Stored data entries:

- Opening Delimiter -

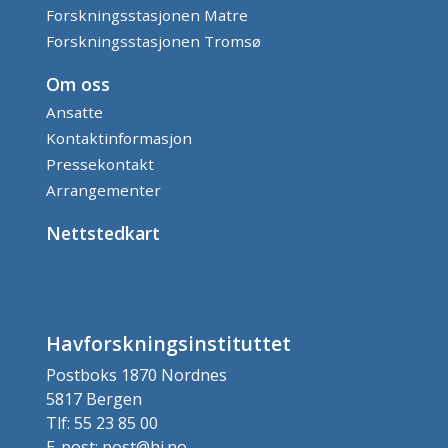
Forskningsstasjonen Matre
Forskningsstasjonen Tromsø
Om oss
Ansatte
Kontaktinformasjon
Pressekontakt
Arrangementer
Nettstedkart
Havforskningsinstituttet
Postboks 1870 Nordnes
5817 Bergen
Tlf: 55 23 85 00
E-post: post@hi.no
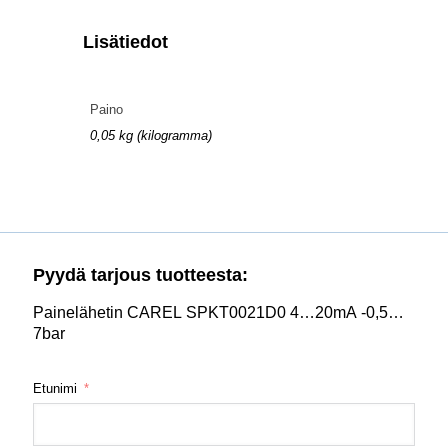
Lisätiedot
Paino
0,05 kg (kilogramma)
Pyydä tarjous tuotteesta:
Painelähetin CAREL SPKT0021D0 4…20mA -0,5…
7bar
Etunimi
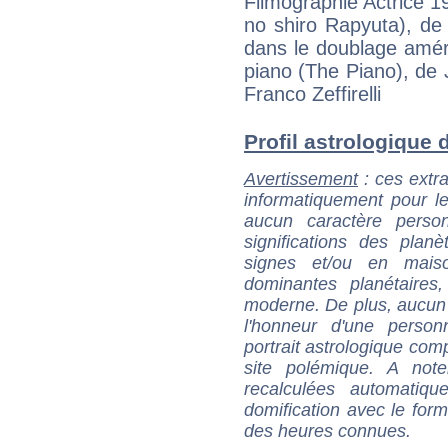
Filmographie Actrice 1
no shiro Rapyuta), de
dans le doublage amér
piano (The Piano), de
Franco Zeffirelli
Profil astrologique d
Avertissement
: ces extra
informatiquement pour le
aucun caractère perso
significations des pla
signes et/ou en maiso
dominantes planétaires,
moderne. De plus, aucun a
l'honneur d'une personn
portrait astrologique com
site polémique. A note
recalculées automatiq
domification avec le form
des heures connues.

- Closing Delimiter -

*Aim of the exercise:*
Transcribe nothing but the lines from the one containing "5817 Bergen" through the final line of the records, exactly as written and without pictures.

*Response:*
5817 Bergen
Tlf: 55 23 85 00
E-post: post@hi.no
Lisätiedot
Paino
0,05 kg (kilogramma)
Pyydä tarjous tuotteesta:
Painelähetin CAREL SPKT0021D0 4…20mA -0,5…
7bar
Etunimi
Filmographie Actrice 1
no shiro Rapyuta), de
dans le doublage amér
piano (The Piano), de
Franco Zeffirelli
Profil astrologique d
Avertissement
: ces extra
informatiquement pour le
aucun caractère perso
significations des pla
signes et/ou en maiso
dominantes planétaires,
moderne. De plus, aucun a
l'honneur d'une personn
portrait astrologique com
site polémique. A note
recalculées automatiq
domification avec le form
des heures connues.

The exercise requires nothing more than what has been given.